TASK TO COMPLETE:
Some lines hold the string "khách". Copy all of them from the material that follows.

-- INFORMATION SUPPLIED follows --

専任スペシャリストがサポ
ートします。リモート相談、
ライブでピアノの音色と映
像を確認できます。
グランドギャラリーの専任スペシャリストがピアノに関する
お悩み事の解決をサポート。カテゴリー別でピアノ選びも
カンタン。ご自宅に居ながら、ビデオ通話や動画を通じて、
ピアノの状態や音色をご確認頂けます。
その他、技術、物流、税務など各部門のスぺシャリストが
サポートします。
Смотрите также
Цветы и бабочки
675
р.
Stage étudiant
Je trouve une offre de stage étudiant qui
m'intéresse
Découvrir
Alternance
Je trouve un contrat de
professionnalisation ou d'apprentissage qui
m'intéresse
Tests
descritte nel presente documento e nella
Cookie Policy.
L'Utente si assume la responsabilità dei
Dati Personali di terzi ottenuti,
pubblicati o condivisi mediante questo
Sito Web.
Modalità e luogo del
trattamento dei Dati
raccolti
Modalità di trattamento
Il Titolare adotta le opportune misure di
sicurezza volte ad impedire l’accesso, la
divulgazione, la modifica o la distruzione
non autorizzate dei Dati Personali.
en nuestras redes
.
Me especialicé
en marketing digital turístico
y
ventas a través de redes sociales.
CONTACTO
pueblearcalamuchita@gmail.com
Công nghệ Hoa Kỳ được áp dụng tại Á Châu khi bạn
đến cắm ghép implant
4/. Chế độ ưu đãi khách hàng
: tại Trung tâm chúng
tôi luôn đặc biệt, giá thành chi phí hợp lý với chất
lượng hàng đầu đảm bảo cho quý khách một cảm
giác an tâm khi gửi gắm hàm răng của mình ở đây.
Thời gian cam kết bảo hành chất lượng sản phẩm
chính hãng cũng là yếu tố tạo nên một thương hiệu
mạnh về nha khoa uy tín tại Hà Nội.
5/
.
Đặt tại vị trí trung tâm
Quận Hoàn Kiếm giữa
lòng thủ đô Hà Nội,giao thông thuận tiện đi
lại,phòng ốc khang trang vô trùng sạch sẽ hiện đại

-- INFORMATION SUPPLIED concluded --
-- INFORMATION SUPPLIED follows --

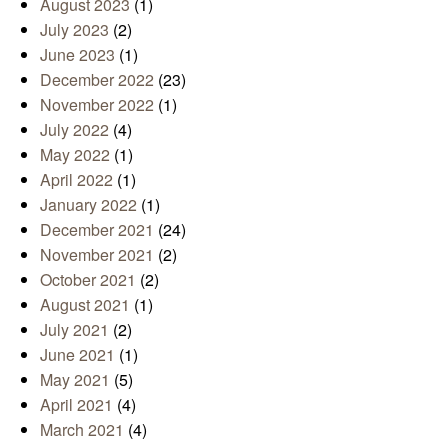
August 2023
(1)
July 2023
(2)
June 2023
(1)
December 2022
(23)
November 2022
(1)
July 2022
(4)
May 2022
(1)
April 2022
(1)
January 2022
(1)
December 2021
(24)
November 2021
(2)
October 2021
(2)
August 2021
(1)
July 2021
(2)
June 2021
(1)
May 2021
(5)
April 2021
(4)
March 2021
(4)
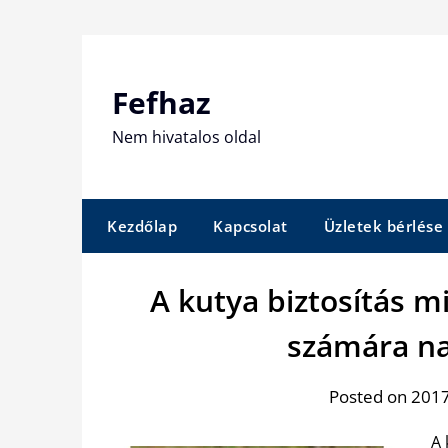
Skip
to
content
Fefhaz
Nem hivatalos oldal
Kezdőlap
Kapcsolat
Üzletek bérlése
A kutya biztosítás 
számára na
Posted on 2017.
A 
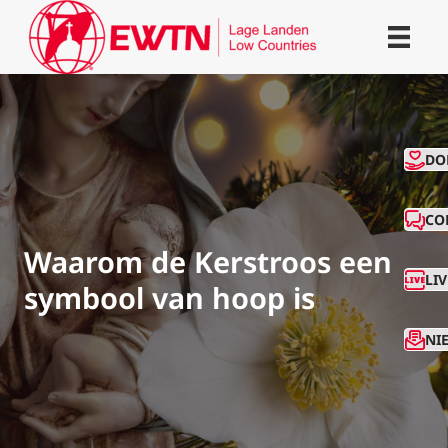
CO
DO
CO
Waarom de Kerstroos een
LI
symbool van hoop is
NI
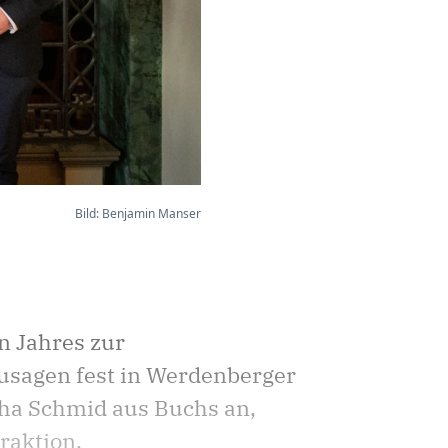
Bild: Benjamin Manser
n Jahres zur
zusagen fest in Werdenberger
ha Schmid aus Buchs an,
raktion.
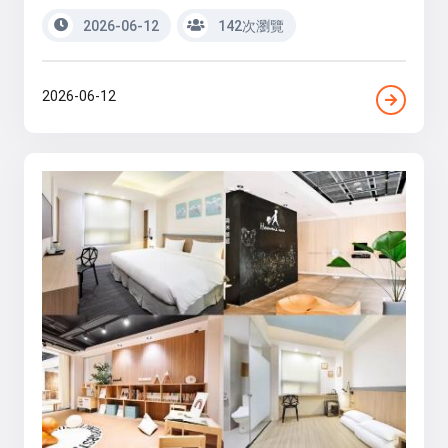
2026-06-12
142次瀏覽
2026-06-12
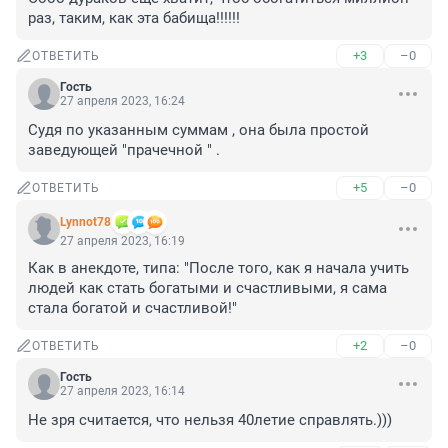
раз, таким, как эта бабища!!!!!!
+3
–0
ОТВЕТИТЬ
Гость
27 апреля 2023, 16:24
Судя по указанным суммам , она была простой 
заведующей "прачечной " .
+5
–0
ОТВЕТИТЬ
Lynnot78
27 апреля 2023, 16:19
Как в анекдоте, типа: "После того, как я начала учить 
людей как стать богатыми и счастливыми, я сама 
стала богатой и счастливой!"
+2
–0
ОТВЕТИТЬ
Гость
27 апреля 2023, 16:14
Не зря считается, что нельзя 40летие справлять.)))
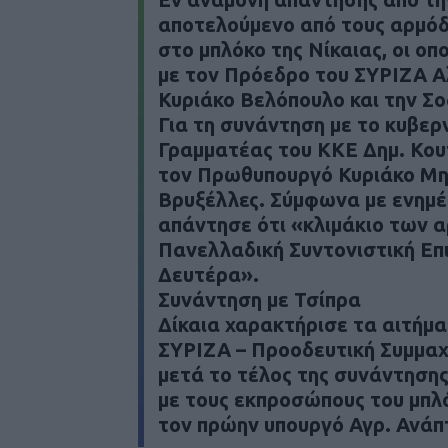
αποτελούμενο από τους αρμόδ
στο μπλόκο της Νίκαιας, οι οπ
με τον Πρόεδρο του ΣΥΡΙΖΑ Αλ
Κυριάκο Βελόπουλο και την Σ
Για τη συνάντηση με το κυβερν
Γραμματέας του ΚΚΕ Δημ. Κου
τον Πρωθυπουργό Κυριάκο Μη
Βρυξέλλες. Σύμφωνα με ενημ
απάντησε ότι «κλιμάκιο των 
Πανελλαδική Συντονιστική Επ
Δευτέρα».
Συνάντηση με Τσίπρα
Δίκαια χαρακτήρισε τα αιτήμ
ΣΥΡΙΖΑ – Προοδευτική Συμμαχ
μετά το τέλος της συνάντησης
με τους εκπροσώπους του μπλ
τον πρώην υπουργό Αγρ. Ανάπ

-- INFORMATION SUPPLIED concluded --

RESPONSE BELOW:
4/. Chế độ ưu đãi khách hàng
lượng hàng đầu đảm bảo cho quý khách một cảm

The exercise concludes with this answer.